Le FICA de Vesoul, qui fêtera en 2019 son 25e anniversaire, est en effet un rendez-vous incontournable pour les amateurs de cinéma asiatique comme pour les professionnels. Il a accueilli en moins d'un quart de siècle des réalisateurs de premier plan comme Brillante Mendoza, Hou Hsiao-Hsien, Kore-Eda Hirokazu ou encore Im sang-soo, et a permis aux 600 000 spectateurs cumulés depuis ses débuts de découvrir des centaines de films inédits ou rares. Ecran Noir, qui couvre le FICA depuis sa 14e édition en 2008, est particulièrement heureux et fier de voir ainsi honorés les fondateurs et organisateurs d'un festival qu'il suit et soutient depuis plus de dix ans.

Martine et Jean-Marc Thérouanne racontent le moment où ils sont montés sur scène devant plus de 4000 professionnels du monde entier pour recevoir leur prix : "Nous fûmes invités à monter sur scène par Lee Yong-Kwan, directeur en chef du Festival de Busan. Des mannequins Artistry nous ont alors remis deux statuettes à nos noms ainsi que deux bouquets de fleurs. Nous avons alors pris la parole, chacun à notre tour, avant de rejoindre nos places, sous un tonnerre d’applaudissements."

Ce qui a le plus ému le couple, c'est "le fait que ce prix, totalement inattendu, nous ait été remis conjointement à tous les deux. Les directeurs du Festival de Busan ont bien compris que l’on ne peut pas dissocier Martine de Jean-Marc. Ils ont regardé la qualité de notre travail sans préjuger du lieu où il était réalisé. Notre portrait sensible, brossés par les deux directeurs, en toute simplicité et en toute vérité, montrait leur sens de l’observation de l’âme humaine. On ne vit cela qu’une fois dans sa vie."

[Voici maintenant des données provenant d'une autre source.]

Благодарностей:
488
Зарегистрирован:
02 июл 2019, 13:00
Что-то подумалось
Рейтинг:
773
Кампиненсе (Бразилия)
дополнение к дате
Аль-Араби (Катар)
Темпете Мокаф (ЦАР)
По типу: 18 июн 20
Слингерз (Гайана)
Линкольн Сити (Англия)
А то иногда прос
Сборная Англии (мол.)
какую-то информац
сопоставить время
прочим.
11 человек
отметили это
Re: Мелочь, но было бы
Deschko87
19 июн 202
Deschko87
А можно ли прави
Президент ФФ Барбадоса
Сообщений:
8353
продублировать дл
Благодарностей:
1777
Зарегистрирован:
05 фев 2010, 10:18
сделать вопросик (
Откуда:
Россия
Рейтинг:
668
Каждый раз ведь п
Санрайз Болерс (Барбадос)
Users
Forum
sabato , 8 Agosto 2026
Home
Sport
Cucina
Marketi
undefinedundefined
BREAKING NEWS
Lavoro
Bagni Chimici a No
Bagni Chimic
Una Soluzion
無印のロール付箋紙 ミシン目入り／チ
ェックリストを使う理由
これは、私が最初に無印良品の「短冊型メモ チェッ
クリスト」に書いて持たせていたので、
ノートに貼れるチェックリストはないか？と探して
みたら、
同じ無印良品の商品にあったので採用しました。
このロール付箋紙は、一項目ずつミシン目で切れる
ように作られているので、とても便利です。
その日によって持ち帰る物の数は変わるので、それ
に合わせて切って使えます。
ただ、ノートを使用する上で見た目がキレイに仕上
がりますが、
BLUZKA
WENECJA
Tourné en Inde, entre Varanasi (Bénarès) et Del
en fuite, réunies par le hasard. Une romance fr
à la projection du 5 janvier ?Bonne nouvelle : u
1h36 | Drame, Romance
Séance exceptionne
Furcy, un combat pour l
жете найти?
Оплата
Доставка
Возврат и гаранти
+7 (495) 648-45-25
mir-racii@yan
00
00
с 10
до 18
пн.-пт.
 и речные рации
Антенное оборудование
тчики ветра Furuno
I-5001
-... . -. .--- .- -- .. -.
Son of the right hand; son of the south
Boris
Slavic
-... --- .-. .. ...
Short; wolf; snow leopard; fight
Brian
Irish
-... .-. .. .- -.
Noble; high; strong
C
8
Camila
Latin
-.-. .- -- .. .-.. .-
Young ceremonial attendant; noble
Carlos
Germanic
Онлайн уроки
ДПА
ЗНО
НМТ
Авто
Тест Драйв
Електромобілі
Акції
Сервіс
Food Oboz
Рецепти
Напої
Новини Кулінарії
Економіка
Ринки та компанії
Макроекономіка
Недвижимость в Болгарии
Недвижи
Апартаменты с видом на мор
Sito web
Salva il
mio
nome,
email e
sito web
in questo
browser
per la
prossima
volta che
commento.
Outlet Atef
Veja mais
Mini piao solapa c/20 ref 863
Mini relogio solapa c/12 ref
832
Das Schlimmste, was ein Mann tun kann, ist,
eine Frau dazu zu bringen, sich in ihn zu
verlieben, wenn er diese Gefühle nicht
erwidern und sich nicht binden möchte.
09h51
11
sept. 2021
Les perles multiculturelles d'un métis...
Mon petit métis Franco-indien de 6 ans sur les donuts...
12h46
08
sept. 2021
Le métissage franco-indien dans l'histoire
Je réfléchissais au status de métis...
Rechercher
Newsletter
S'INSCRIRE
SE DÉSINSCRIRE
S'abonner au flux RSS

Après avoir vécu ce moment d'une rare intensité, Martine et Jean-Marc Thérouanne vont désormais profiter de Busan pour continuer les préparatifs du prochain FICA. Celui-ci se tiendra du 5 au 12 février 2019. On sait déjà qu'il proposera, en plus des habituelles compétitions, une section thématique autour des "couples d'Asie", un hommage à la comédienne et réalisatrice Hiam Abbass, un focus sur les films japonais ayant marqué le cinéma français et une carte blanche spéciale 25e anniversaire composée des coups de cœur très personnels de l'équipe du FICA. Ecran Noir, bien entendu, vous fera vivre en direct cette édition exceptionnelle.

Vesoul 2014 : une ouverture sous le signe des arts asiatiques

Posté par MpM, le 12 février 2014

La 20e édition du Festival international des Cinémas d'Asie de Vesoul s'est ouverte mardi 11 février devant une salle comble soucieuse de rendre un hommage appuyé aux créateurs et organisateurs de la manifestation, Martine et Jean-Marc Thérouanne, qui, contre l'avis de presque tout le monde, eurent en 1995 l'idée, l'envie et l'énergie de faire naître un festival à la fois exigeant et populaire dans cette petite commune de Haute Saône.

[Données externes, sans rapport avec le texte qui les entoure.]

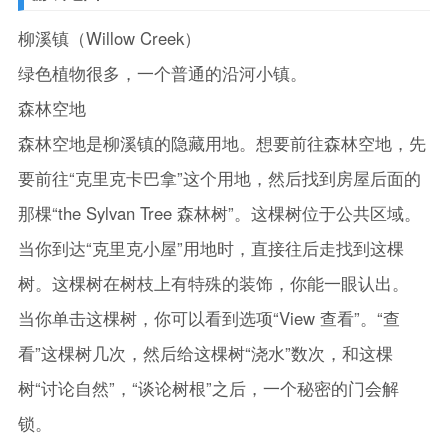
柳溪镇（Willow Creek）
绿色植物很多，一个普通的沿河小镇。
森林空地
森林空地是柳溪镇的隐藏用地。想要前往森林空地，先
要前往“克里克卡巴拿”这个用地，然后找到房屋后面的
那棵“the Sylvan Tree 森林树”。这棵树位于公共区域。
当你到达“克里克小屋”用地时，直接往后走找到这棵
树。这棵树在树枝上有特殊的装饰，你能一眼认出。
当你单击这棵树，你可以看到选项“View 查看”。“查
看”这棵树几次，然后给这棵树“浇水”数次，和这棵
树“讨论自然”，“谈论树根”之后，一个秘密的门会解
锁。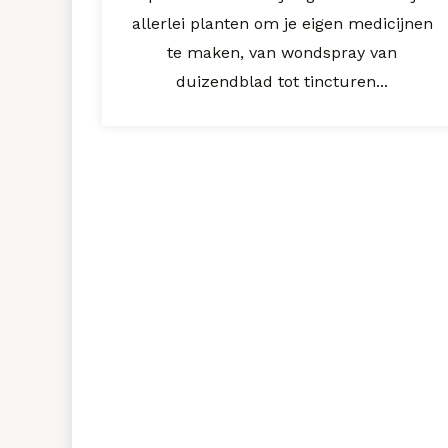
allerlei planten om je eigen medicijnen
te maken, van wondspray van
duizendblad tot tincturen...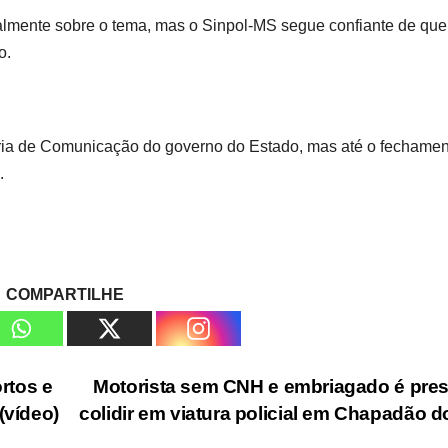
ialmente sobre o tema, mas o Sinpol-MS segue confiante de qu
o.
ria de Comunicação do governo do Estado, mas até o fechamen
.
COMPARTILHE
rtos e
Motorista sem CNH e embriagado é pre
(vídeo)
colidir em viatura policial em Chapadão d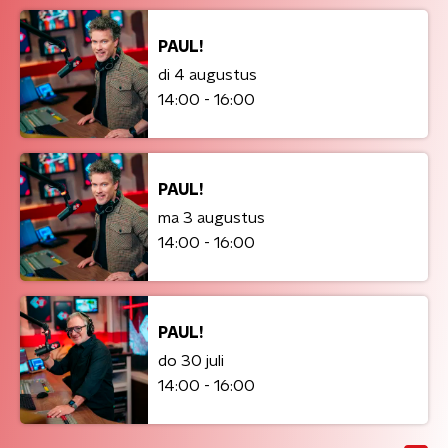
PAUL!
di 4 augustus
14:00 - 16:00
PAUL!
ma 3 augustus
14:00 - 16:00
PAUL!
do 30 juli
14:00 - 16:00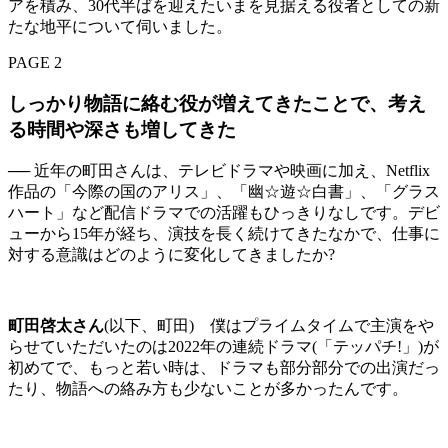
アを積み、30代半ばを迎えたいまを見据える役者としての新
たな地平について伺いました。
PAGE 2
しっかり物語に絡む役が増えてきたことで、考え
る時間や深さも増してきた
── 近年の町田さんは、テレビドラマや映画に加え、Netflix
作品の「今際の国のアリス」、「幽☆遊☆白書」、「グラス
ハート」など配信ドラマでの活躍もひっきりなしです。デビ
ューから15年が経ち、演技を長く続けてきたなかで、仕事に
対する意識はどのように変化してきましたか?
町田啓太さん
(以下、町田) 僕はプライムタイムで主演をや
らせていただいたのは2022年の連続ドラマ(「テッパチ!」)が
初めてで、もっと若い時は、ドラマも部分部分での出演だっ
たり、物語への絡み方も少ないことが多かったんです。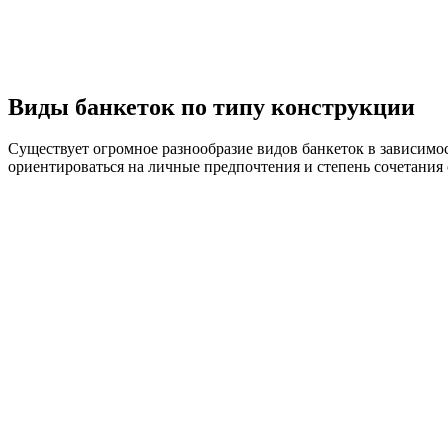
Виды банкеток по типу конструкции
Существует огромное разнообразие видов банкеток в зависимо
ориентироваться на личные предпочтения и степень сочетания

La soirée a donné un avant-goût des deux compétitions-phare du Festival (fictions et documentaires), ainsi que sur ses principales sections thématiques, et a permis de découvrir les membres des différents jurys présents, tels que Brillante Mendoza, président du jury international, Roshane Saidnattar, membre du jury NETPAC ou encore Taraneh Alidoosti, membre du jury international.

Mais les organisateurs avaient surtout choisi de mettre l'accent sur d'autres aspects moins connus de la culture asiatique, comme la danse ou la poésie.

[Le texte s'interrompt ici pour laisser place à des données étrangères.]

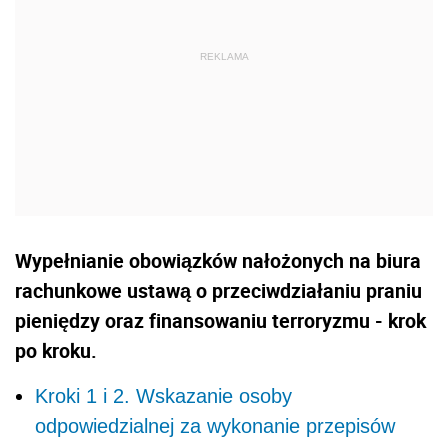
Wypełnianie obowiązków nałożonych na biura
rachunkowe ustawą o przeciwdziałaniu praniu
pieniędzy oraz finansowaniu terroryzmu - krok
po kroku.
Kroki 1 i 2. Wskazanie osoby
odpowiedzialnej za wykonanie przepisów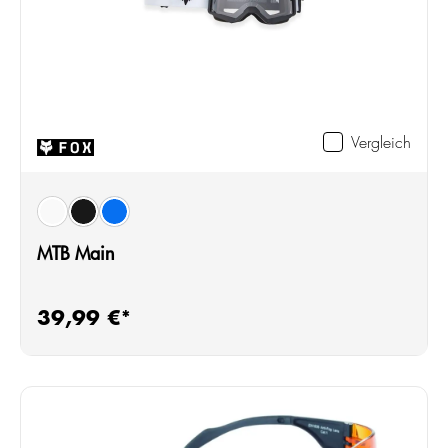
Vergleich
auswählen
Farbe
white
black
galaxy blue
MTB Main
39,99 €*
Regulärer Preis: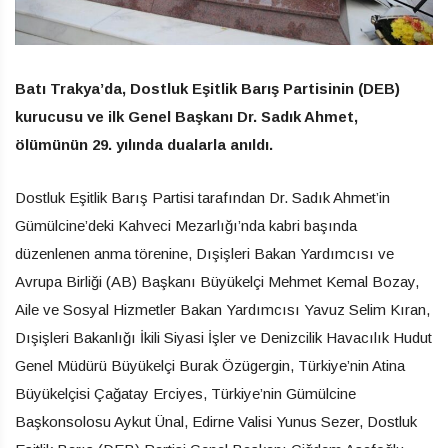
Batı Trakya’da, Dostluk Eşitlik Barış Partisinin (DEB)
kurucusu ve ilk Genel Başkanı Dr. Sadık Ahmet,
ölümünün 29. yılında dualarla anıldı.
Dostluk Eşitlik Barış Partisi tarafından Dr. Sadık Ahmet’in
Gümülcine’deki Kahveci Mezarlığı’nda kabri başında
düzenlenen anma törenine, Dışişleri Bakan Yardımcısı ve
Avrupa Birliği (AB) Başkanı Büyükelçi Mehmet Kemal Bozay,
Aile ve Sosyal Hizmetler Bakan Yardımcısı Yavuz Selim Kıran,
Dışişleri Bakanlığı İkili Siyasi İşler ve Denizcilik Havacılık Hudut
Genel Müdürü Büyükelçi Burak Özügergin, Türkiye’nin Atina
Büyükelçisi Çağatay Erciyes, Türkiye’nin Gümülcine
Başkonsolosu Aykut Ünal, Edirne Valisi Yunus Sezer, Dostluk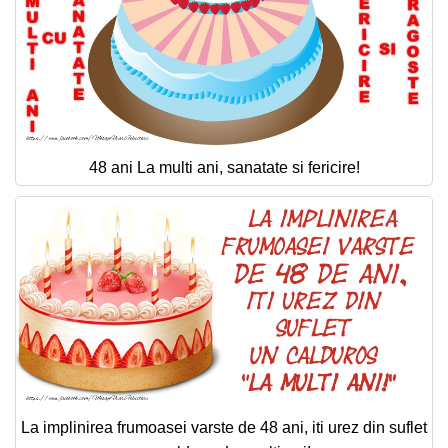
48 ani La multi ani, sanatate si fericire!
La implinirea frumoasei varste de 48 ani, iti urez din suflet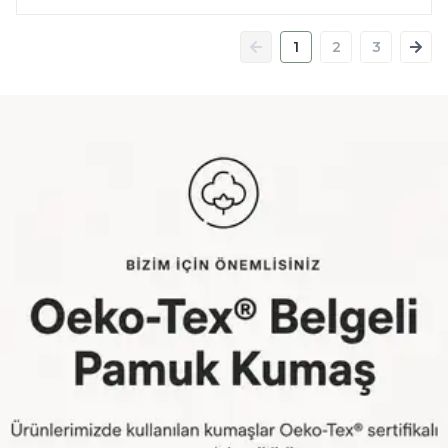
1
2
3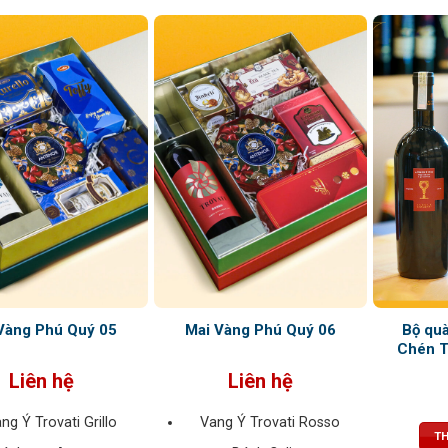
Bộ quà
Vàng Phú Quý 05
Mai Vàng Phú Quý 06
Chén T
Liên hệ
Liên hệ
ng Ý Trovati Grillo
Vang Ý Trovati Rosso
TH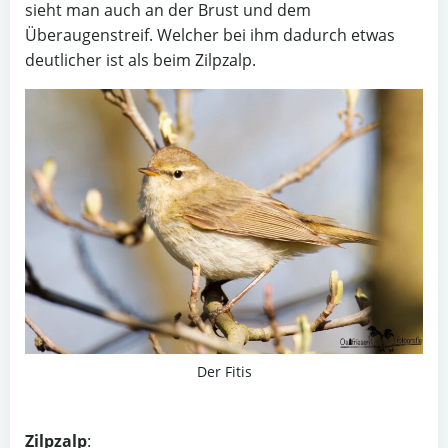
sieht man auch an der Brust und dem
Überaugenstreif. Welcher bei ihm dadurch etwas
deutlicher ist als beim Zilpzalp.
Der Fitis
Zilpzalp
: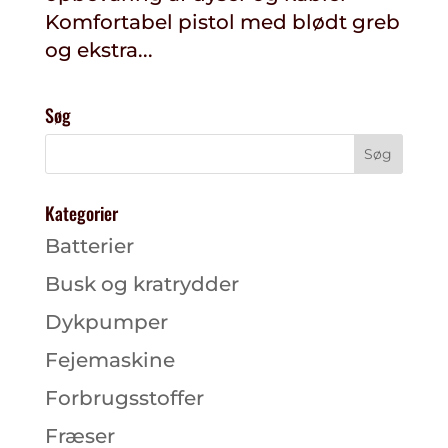
Komfortabel pistol med blødt greb
og ekstra...
Søg
Kategorier
Batterier
Busk og kratrydder
Dykpumper
Fejemaskine
Forbrugsstoffer
Fræser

Se sont ainsi succédés sur scène la conteuse Flora Mercier, qui a évoqué la liberté que procure l'art ; des experts de l'art martial Jô do, qui ont fait une démonstration de quelques katas ; le Huong Thanh Trio qui a interprété trois chants traditionnels vietnamiens et le groupe Sandigan qui a exécuté plusieurs danses folkloriques philippines, dont le "pandanggo sa Ilaw" (littéralement : danse de lumière).

Toutefois, c'est bien le cinéma qui a clos la soirée puisque les festivaliers ont pu découvrir en grande avant-première FICA : nos 20 ans, le documentaire consacré au Festival par deux membres de l'équipe, Jean-Claude Boisseaux et Marc Haaz. L'occasion de revoir des images d'archives des éditions précédentes et de mieux saisir la logistique qui entoure l'organisation d'une manifestation telle que celle de Vesoul.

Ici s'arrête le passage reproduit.